Ich befinde mich auf einem Steg für Kursschiffe. Das Wasser des Sees ist aufgepeitscht und die Szenerie hat etwas bedrohliches. Eigentlich hätte ich gewarnt sein müssen, denn das Sturmlicht der Anlegestelle blinkte schon seit geraumer Zeit. Die Schiffsführer wissen, dass die thermischen Fallwinde des Juras tückisch sind. Sie beobachten genau, ob sich an den Wipfeln des Gebirges Wolken auftürmen. Ist das der Fall, heißt es schnell den Hafen anlaufen.
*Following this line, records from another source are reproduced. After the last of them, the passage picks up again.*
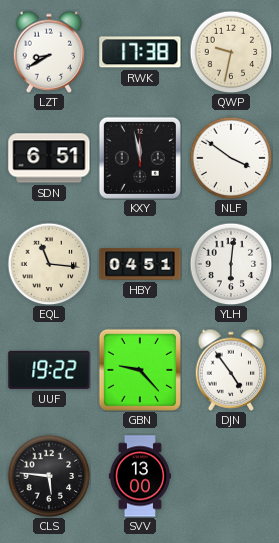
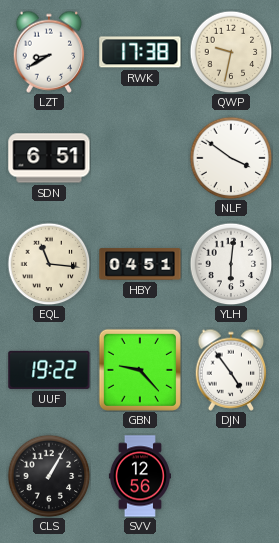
KXY: 11:58 -> none
CLS: 5:46 -> 1:05
SVV: 13:00 -> 12:56
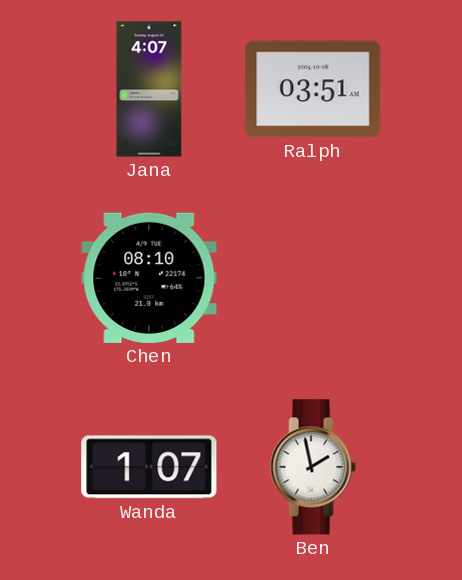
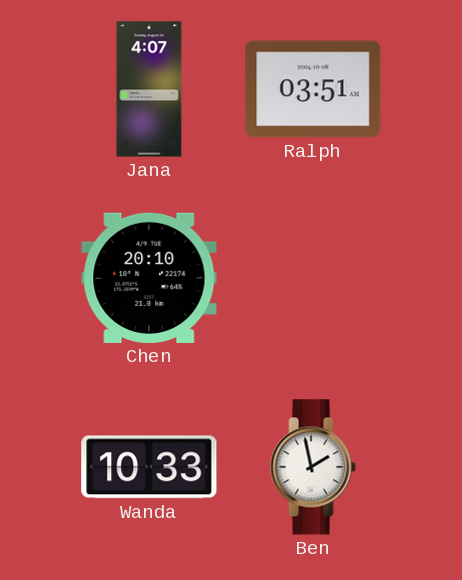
Chen: 08:10 -> 20:10
Wanda: 1:07 -> 10:33
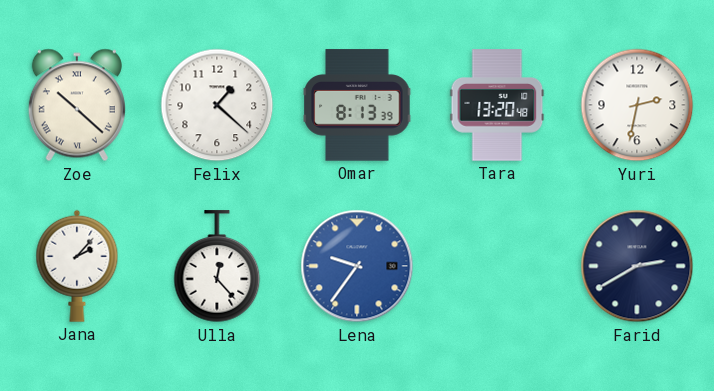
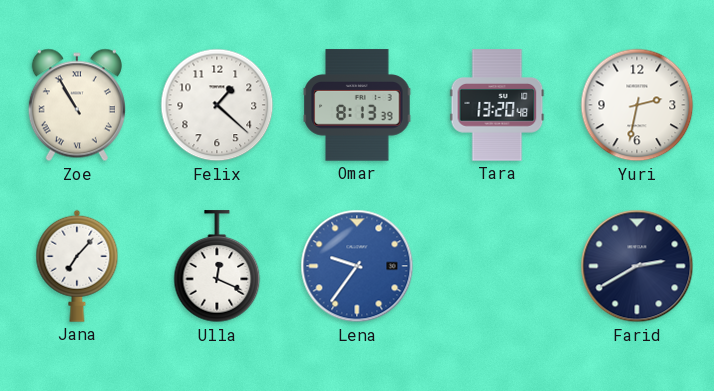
Zoe: 10:22 -> 10:55
Jana: 2:07 -> 7:07
Ulla: 12:23 -> 12:19
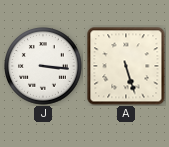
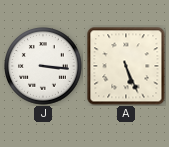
A: 5:27 -> 5:26
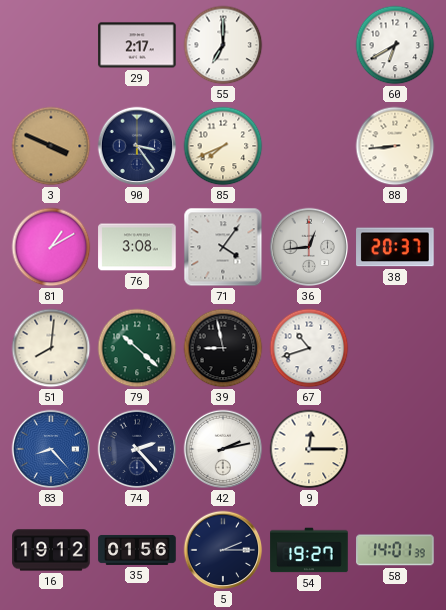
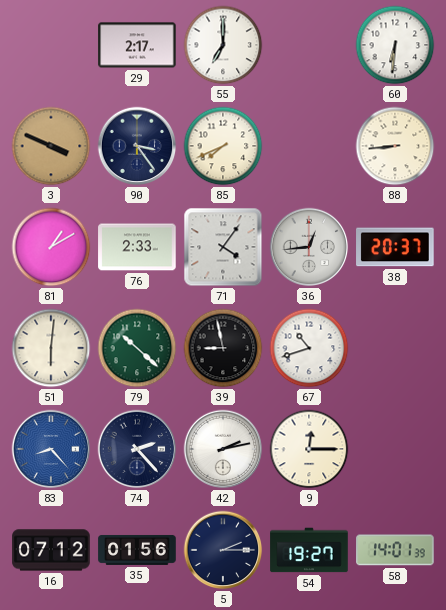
60: 6:40 -> 6:31
76: 3:08 -> 2:33
51: 8:01 -> 6:01
16: 19:12 -> 07:12
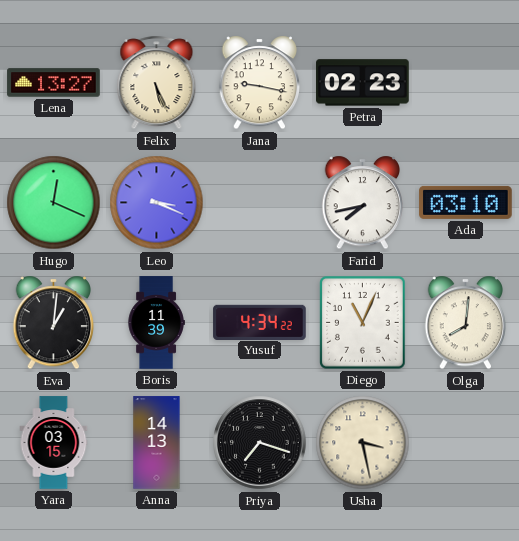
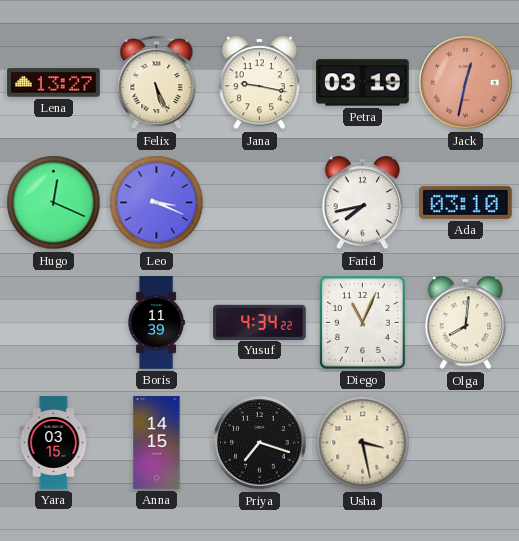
Petra: 02:23 -> 03:19
Jack: none -> 12:32
Eva: 1:01 -> none
Anna: 14:13 -> 14:15
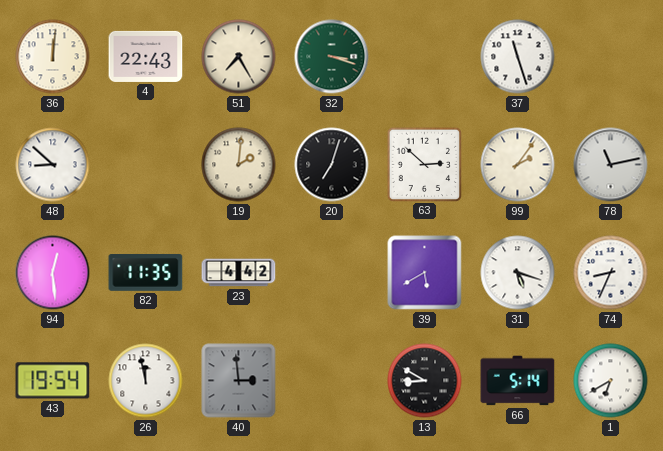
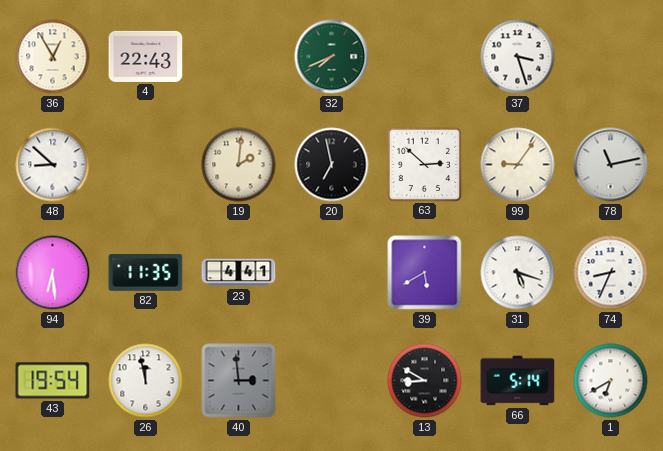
36: 12:01 -> 12:55
51: 7:25 -> none
32: 3:18 -> 7:41
37: 11:27 -> 3:27
20: 7:03 -> 6:58
99: 2:06 -> 9:06
94: 12:29 -> 6:29
23: 4:42 -> 4:41
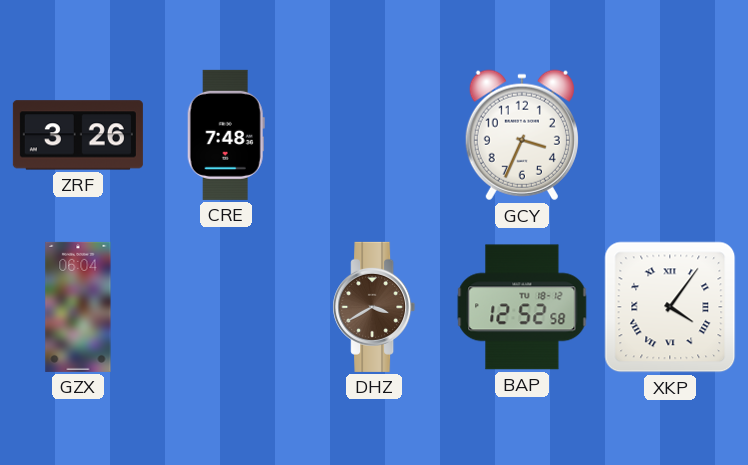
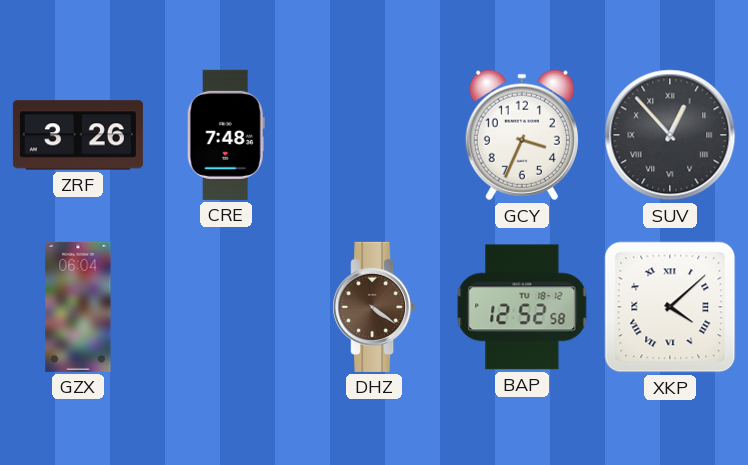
SUV: none -> 12:53
DHZ: 3:40 -> 4:21
XKP: 4:06 -> 4:08
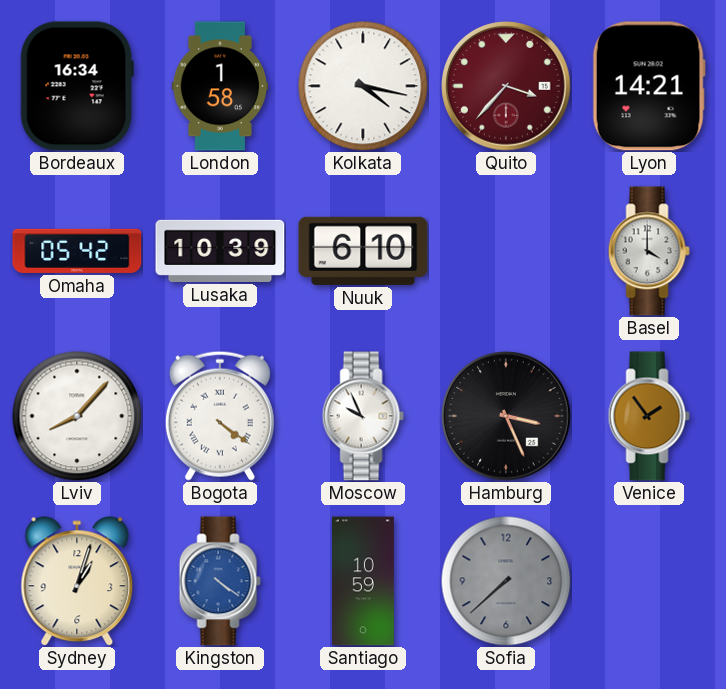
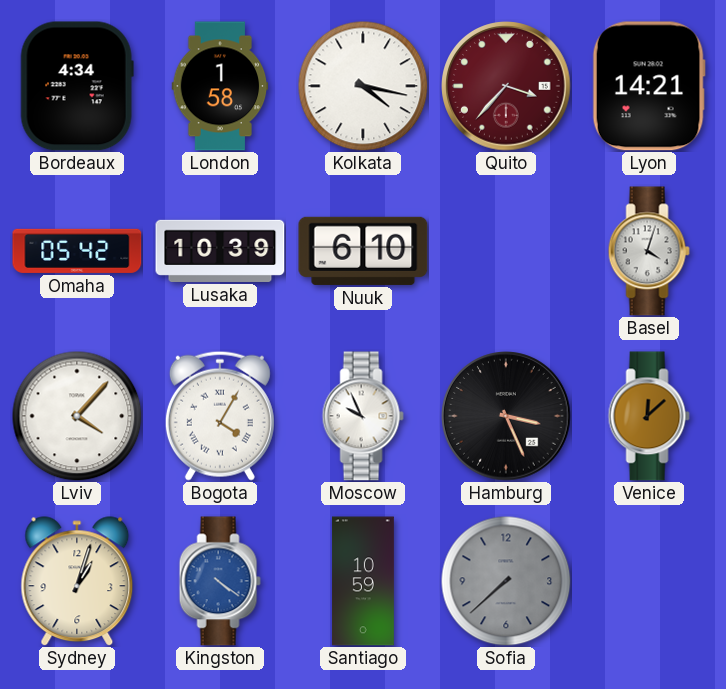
Bordeaux: 16:34 -> 4:34
Basel: 4:00 -> 4:03
Lviv: 8:07 -> 4:07
Bogota: 4:21 -> 4:05
Venice: 1:54 -> 12:08
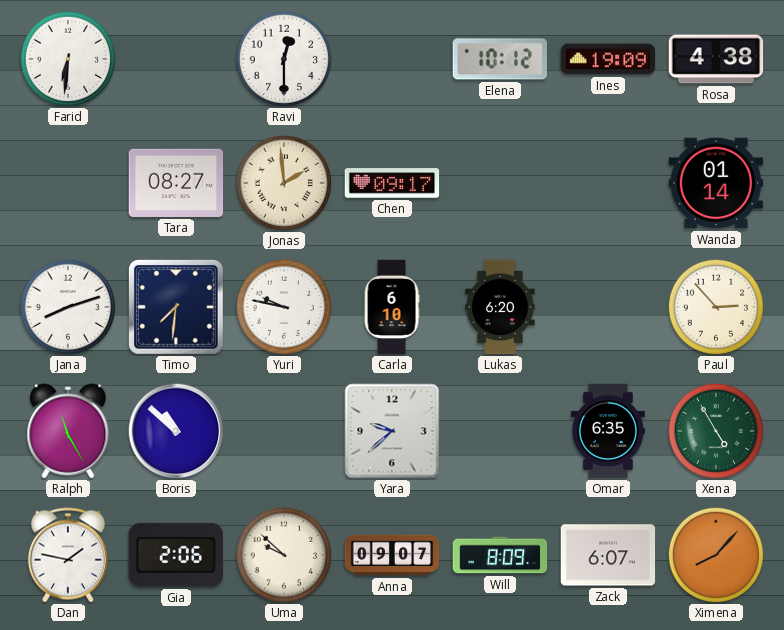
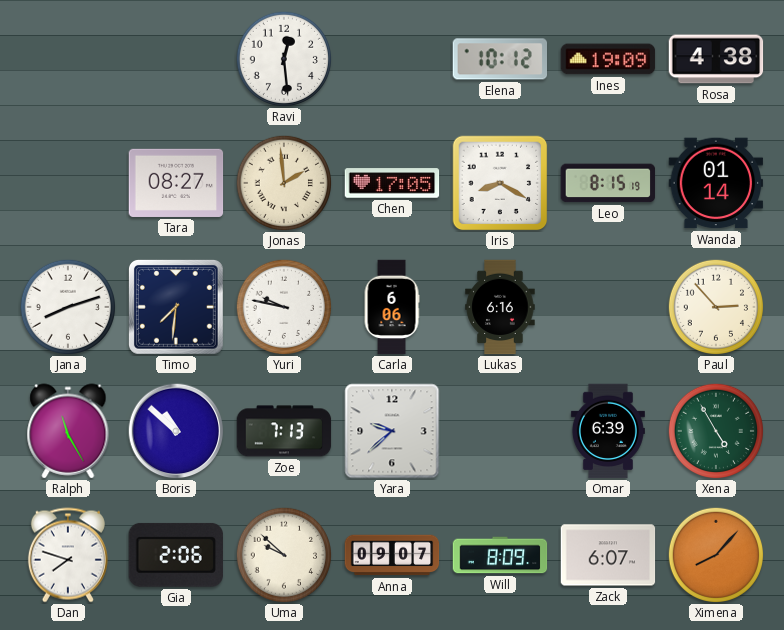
Farid: 6:31 -> none
Ravi: 12:30 -> 12:29
Chen: 09:17 -> 17:05
Iris: none -> 8:20
Leo: none -> 8:15
Carla: 6:10 -> 6:06
Lukas: 6:20 -> 6:16
Zoe: none -> 7:13
Omar: 6:35 -> 6:39
Dan: 1:47 -> 7:48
Der See ist wenig tief und die Ufer laufen relativ flach ab. Das Wasser kann also bei Wind sehr unruhig werden. Gut also, dass ich keinen Bootsverleiher gefunden habe, denn eigentlich wollte ich im See Hechte jagen.

Nach dem der Wind nachlässt, setze ich mir den Helm auf den Kopf. Angeln mit Helm ist zwar ungewöhnlich, hat aber zwei entscheidende Vorteile. Zum einen wird der Kopfschutz nicht mehr weggeweht und zum anderen ist mein Haupt vor dem Nieselregen geschützt. Der hat nun eingesetzt und perlt an meiner Wachsjacke ab. Unten im kristallklaren Wasser schwimmen riesige Karpfen und ignorieren meine Köder. Den Tieren scheint es im April noch zu kalt zu sein, um anzubeissen. Ihr Stoffwechsel braucht eine gewisse Aussentemperatur, damit sie die Nahrung verarbeiten können. Fische sind halt Kaltblüter und den Launen der Umgebungstemperatur ausgeliefert. Ich sollte einen gigantischen Tauchsieder verwenden, um die Beisslust der Tiere zu stimulieren. Aber ich glaube, als Hilfsmittel beim Fischen ist so etwas verboten.
Also muss ich ohne einen Fang in die Unterkunft zurückfahren. Dort wird meine Frau mein Anglerglück mit leichtem Spott kommentieren. Was soll’s. Immerhin dürfen sich die Karpfen weiter ihres Lebens freuen und ich freue mich auch. Es regnet nämlich nicht mehr und auch der Wind hat sich gelegt. Im Sattel meiner Royal Enfield sitzend, lasse ich die Landschaft an mir vorbeiziehen. Ich fahre durch kleine Ortschaften, die französischen Charme ausstrahlen. Die Strasse glänzt feucht im Abendlicht und es bereitet mir eine kindliche Freude, wenn es beim Durchfahren der Pfützen so richtig spritzt. Die Stimmung wäre perfekt, wenn da nicht dieses leichte Frösteln wäre. Dummerweise ist meine Motorradjacke viel zu dünn für diese kalten Frühlingstage. Mit der Wahl dieses Kleidungsstücks war ich vielleicht ein wenig zu optimistisch. Auf der Fahrt in die Westschweiz hatte ich mir darin die Seele aus dem Leib gefroren. Allerdings ist das ein Umstand, der bei meinem Übergewicht nicht nur schlecht ist. Denn im Gegensatz zu den Karpfen, produziere ich als Warmblüter meine Körpertemperatur selbst. Vor allem bei Kälte ist das ein energieaufwendige Angelegenheit. Energie, die ich mir nun in Form von kalorienreichen Köstlichkeiten genussvoll wieder zuführen darf. So habe ich dank dem Frieren die Lizenz zur Völlerei und der werde ich nun frönen. Die Kalorienzufuhr wird im Rahmen eines fürstlichen Abendessens im Schloss Münchenwiler stattfinden.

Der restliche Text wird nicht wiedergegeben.